■ Material for the task ■
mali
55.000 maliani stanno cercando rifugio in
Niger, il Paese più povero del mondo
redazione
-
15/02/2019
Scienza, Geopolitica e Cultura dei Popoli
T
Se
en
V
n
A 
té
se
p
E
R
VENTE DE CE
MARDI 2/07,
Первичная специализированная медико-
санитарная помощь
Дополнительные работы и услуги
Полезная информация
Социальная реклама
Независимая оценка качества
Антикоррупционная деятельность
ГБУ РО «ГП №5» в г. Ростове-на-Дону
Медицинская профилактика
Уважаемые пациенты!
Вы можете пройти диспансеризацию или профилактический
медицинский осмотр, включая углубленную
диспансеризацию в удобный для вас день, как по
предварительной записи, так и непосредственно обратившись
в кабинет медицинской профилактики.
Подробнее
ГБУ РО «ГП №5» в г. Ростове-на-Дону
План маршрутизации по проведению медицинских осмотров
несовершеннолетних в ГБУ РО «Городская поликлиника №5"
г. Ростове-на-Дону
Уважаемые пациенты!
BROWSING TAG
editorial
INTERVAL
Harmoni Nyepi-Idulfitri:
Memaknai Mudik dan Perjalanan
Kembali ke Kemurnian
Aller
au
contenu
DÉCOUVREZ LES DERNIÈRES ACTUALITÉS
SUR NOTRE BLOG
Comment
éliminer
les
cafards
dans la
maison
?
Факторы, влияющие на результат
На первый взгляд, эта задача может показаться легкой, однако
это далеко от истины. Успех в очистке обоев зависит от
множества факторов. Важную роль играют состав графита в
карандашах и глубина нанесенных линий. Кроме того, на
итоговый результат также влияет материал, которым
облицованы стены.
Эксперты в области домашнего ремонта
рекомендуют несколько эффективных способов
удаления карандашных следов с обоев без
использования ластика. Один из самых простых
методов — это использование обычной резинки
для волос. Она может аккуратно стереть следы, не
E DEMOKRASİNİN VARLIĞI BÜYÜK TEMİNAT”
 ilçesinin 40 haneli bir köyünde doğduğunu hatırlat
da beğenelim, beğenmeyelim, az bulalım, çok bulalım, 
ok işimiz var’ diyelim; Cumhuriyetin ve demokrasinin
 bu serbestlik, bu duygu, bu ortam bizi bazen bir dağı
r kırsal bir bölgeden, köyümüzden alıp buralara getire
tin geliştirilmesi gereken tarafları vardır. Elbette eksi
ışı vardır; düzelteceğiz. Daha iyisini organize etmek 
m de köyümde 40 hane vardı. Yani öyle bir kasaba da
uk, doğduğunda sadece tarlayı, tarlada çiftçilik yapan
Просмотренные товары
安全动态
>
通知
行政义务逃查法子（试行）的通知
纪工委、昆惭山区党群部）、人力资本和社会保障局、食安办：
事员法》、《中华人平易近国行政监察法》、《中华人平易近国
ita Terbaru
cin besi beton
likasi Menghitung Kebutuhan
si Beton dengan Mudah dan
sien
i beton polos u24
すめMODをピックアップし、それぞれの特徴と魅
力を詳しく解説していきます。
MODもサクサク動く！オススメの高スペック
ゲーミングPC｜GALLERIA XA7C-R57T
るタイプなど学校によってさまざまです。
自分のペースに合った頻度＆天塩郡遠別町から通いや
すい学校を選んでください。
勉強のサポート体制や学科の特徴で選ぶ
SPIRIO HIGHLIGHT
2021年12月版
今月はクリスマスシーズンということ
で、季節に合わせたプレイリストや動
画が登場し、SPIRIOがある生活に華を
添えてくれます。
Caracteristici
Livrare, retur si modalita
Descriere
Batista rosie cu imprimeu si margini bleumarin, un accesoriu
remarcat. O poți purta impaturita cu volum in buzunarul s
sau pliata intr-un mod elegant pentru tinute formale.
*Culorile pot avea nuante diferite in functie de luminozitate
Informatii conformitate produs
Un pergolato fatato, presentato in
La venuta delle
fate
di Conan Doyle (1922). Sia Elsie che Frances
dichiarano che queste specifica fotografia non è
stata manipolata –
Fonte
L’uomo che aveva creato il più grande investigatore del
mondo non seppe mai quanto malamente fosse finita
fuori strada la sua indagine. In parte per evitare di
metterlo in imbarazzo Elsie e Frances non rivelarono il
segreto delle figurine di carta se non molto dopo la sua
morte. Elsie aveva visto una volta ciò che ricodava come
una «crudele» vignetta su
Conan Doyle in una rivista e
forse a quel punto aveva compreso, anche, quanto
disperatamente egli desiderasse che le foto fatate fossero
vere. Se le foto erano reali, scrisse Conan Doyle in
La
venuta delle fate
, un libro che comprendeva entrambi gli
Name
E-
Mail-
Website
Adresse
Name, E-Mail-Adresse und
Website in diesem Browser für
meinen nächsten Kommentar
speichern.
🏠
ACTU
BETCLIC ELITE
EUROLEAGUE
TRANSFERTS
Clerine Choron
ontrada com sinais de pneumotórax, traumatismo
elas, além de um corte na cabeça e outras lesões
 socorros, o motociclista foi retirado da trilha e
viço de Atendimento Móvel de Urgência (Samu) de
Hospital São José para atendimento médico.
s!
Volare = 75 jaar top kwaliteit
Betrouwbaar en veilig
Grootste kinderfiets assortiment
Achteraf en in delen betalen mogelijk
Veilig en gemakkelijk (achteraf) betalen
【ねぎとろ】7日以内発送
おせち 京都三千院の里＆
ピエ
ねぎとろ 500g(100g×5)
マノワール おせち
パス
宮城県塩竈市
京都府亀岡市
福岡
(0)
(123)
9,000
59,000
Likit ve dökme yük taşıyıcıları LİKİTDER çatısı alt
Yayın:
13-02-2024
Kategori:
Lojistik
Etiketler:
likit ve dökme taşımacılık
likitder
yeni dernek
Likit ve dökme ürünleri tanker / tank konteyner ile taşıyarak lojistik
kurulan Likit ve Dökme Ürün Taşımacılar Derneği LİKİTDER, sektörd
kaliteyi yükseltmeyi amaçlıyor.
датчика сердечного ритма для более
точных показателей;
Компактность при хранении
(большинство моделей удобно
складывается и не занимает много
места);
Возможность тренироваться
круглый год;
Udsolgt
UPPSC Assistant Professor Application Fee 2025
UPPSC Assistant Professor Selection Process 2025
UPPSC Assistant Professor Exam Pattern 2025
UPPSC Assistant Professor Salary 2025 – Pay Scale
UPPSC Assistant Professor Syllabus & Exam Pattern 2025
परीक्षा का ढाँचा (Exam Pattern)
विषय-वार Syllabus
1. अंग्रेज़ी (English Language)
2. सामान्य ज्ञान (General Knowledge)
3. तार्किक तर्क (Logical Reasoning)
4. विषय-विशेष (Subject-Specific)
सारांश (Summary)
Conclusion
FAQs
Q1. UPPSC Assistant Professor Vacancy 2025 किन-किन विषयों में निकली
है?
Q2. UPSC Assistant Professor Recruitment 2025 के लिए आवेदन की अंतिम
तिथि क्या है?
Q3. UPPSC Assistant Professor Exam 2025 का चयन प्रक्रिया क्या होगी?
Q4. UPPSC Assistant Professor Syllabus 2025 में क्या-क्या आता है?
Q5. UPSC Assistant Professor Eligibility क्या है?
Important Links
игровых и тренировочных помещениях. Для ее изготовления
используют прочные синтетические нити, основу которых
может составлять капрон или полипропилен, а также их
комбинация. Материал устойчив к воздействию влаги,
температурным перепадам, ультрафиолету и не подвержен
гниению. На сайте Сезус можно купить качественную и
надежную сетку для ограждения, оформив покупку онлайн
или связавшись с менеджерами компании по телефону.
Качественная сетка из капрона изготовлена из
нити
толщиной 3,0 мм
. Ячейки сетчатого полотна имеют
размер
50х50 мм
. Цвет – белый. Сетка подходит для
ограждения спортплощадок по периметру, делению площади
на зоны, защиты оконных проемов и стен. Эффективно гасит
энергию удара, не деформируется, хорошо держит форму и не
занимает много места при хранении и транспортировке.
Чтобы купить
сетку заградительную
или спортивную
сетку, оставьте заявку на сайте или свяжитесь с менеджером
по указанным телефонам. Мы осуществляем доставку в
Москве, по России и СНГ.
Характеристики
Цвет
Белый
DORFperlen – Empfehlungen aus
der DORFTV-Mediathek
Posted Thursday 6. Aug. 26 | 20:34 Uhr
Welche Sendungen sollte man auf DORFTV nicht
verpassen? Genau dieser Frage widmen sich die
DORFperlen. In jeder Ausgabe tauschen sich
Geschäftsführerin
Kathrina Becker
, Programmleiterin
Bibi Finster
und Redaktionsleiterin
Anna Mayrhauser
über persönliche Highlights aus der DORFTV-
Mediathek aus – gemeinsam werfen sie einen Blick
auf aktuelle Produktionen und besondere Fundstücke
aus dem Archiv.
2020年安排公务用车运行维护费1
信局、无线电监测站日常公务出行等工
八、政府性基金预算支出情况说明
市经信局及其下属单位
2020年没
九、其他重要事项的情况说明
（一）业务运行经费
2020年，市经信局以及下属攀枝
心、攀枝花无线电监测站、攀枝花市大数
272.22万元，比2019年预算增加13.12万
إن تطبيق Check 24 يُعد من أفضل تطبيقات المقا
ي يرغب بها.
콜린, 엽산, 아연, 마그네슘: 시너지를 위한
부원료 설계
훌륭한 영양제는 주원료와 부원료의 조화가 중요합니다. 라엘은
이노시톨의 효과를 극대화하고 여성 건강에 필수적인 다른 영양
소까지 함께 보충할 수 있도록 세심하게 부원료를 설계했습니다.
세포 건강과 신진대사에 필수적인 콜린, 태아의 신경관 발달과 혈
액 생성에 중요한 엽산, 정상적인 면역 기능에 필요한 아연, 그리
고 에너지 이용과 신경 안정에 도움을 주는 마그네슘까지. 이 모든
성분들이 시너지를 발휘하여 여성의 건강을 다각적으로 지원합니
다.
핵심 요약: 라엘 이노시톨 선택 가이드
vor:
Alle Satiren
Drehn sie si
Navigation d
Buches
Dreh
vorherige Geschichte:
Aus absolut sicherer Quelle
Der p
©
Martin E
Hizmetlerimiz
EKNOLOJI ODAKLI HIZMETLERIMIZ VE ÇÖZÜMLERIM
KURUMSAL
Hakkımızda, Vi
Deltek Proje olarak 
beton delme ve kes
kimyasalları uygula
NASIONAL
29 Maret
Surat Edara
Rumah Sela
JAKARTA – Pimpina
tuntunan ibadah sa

■ What you will do ■
Using the listing, filter for "ограждения" and return the matching lines.

■ Solution to this task ■
надежную сетку для ограждения, оформив покупку онлайн
ограждения спортплощадок по периметру, делению площади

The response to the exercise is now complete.